Round-1 saw 224 participants making 700+ submissions. We thank you all for your participation. Here are the winners of Round-1 of Multi-Agent Behavior Challenge 2022.
"I used a Bert style encoder, treating handcrafted features as the tokens and performing masked language modelling. Initially, every frame of key points is converted into a large number of handcrafted features representing angles, distances and velocities between body parts within an animal as well as features from each animal to all others. For the flies, I had 2222 features and 456 for the mice (but would use more in the future, especially for the mice) and these features are all normalised.
I’ll refer to the neural network as having a head, body and tail where the head and tail act on the single frame level and the body acts on the sequence level.

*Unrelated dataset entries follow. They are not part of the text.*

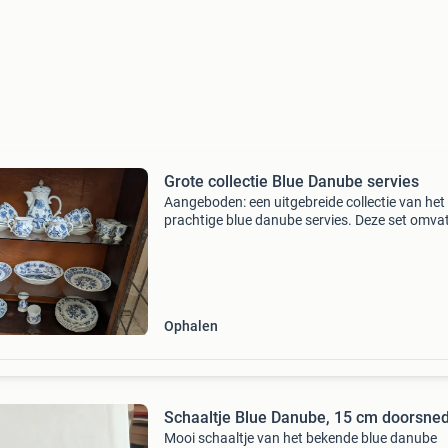
Grote collectie Blue Danube servies
Aangeboden: een uitgebreide collectie van het
prachtige blue danube servies. Deze set omva
diverse borden, schalen, kopjes, schoteltjes, e
theepot, suikerpot, melkkan en eierdopjes, all
in het
Ophalen
Schaaltje Blue Danube, 15 cm doorsne
Mooi schaaltje van het bekende blue danube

The head is a two-layer fully connected network that reduces the input features down to the target dimension size (256 or 128). The body does the “language modelling” part - input is 512 partially masked tokens (masked before the head) and output is a sequence of the same shape (batch_size, seq_length, 128 or 256) but now hopefully includes higher-level sequence features. I used huggingface’s perceiver model for this - Perceiver.

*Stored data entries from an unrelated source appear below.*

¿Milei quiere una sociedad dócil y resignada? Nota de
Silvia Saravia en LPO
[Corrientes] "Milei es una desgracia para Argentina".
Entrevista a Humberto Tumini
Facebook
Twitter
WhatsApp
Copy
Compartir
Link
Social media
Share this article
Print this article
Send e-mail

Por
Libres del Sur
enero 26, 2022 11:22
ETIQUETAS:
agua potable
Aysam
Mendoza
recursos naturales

The tail is a single linear layer and can be thought of in two parts, original unmasked features reconstruction and predicting any known labels so for example that would be of size 458 for the mice. The loss function I was using was mean square error for reconstructing the features and cross-entropy loss for the (non-nan) labels where the mean square error loss was weighted approximately 10 times more." Stayed tuned for a more in-depth breakdown of his solution.

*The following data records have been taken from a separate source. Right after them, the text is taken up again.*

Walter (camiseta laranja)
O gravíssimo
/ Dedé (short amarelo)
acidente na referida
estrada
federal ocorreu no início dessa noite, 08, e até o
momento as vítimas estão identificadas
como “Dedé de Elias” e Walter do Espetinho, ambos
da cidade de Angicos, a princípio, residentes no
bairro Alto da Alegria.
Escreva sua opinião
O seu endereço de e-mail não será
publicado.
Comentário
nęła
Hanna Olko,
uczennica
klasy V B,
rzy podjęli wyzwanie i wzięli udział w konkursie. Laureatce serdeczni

In the new round, you’ll be given two sets of raw overhead videos and tracking data. As in Round 1, we ask you to submit a frame-by-frame representation of the dataset. We hope this video dataset will inspire you to try new ideas and see how much incorporation of information from video improves your ability to represent animal behaviors! Explore the sub-tasks to know more
The end goal remains the same, create a representation that captures behavior and generalizes well in any downstream task.